"It's not a level playing field," said Tim Libert, becoming animated as he shifts in his seat in his sparse home office in Sunnyvale, glancing between hulking monitors and clicking around on his desktop. "In fact it's the furthest [expletive] thing from a level playing field."
The thing that is agitating Libert is the same thing that has agitated him for over a decade, when, in 2012, as a grad student at the University of Pennsylvania, he began researching the ways the web tracks us. Every day, the companies that operate our most expansive and vital web infrastructure—Google, Microsoft, Facebook—track our browsing habits and gather extensive troves of data on us, based on what we search for and which pages we visit.

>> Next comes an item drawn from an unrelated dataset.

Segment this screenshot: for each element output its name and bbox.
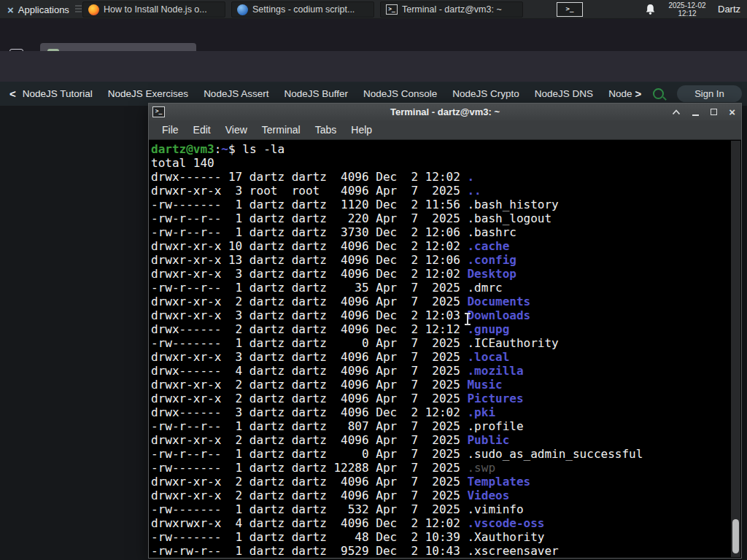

And we, the ordinary internet users, have little idea which websites are collecting what data, and then sending it upstream to the likes of Google.

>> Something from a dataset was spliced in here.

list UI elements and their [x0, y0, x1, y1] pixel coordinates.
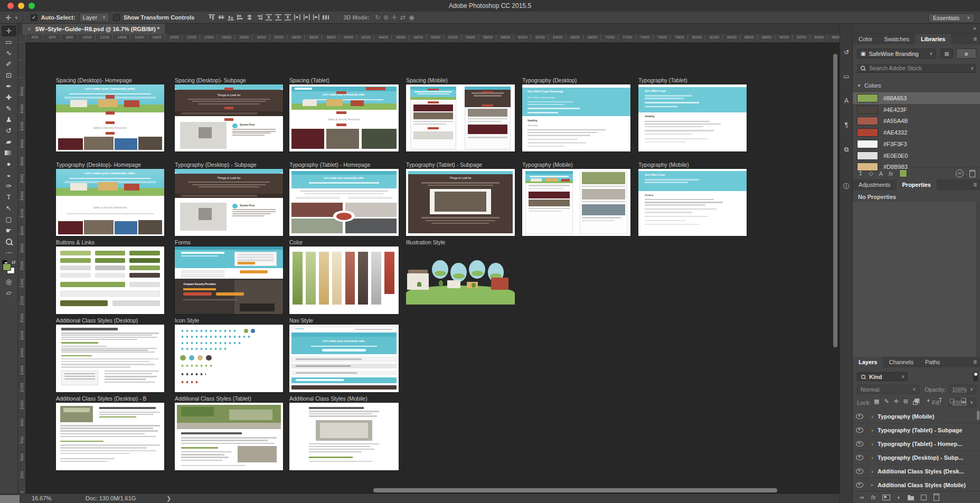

When you search for where to get an abortion, is sensitive data being tracked and collected? Unfortunately, very possibly so. Is an addiction treatment page or trans porn site exposing your IP address? Quite likely. Countless websites (truly countless—the scope, as we shall see, is nearly incomprehensible) are shipping private data about your web activity directly to the tech giants’ doorsteps. Thanks in part to the efforts of privacy researchers like Libert, we know this already, have known we’re being tracked for years—yet we lack knowledge of the specifics, and we lack agency, so this sea of privacy violations becomes another Bad Thing that happens on an internet teeming with them.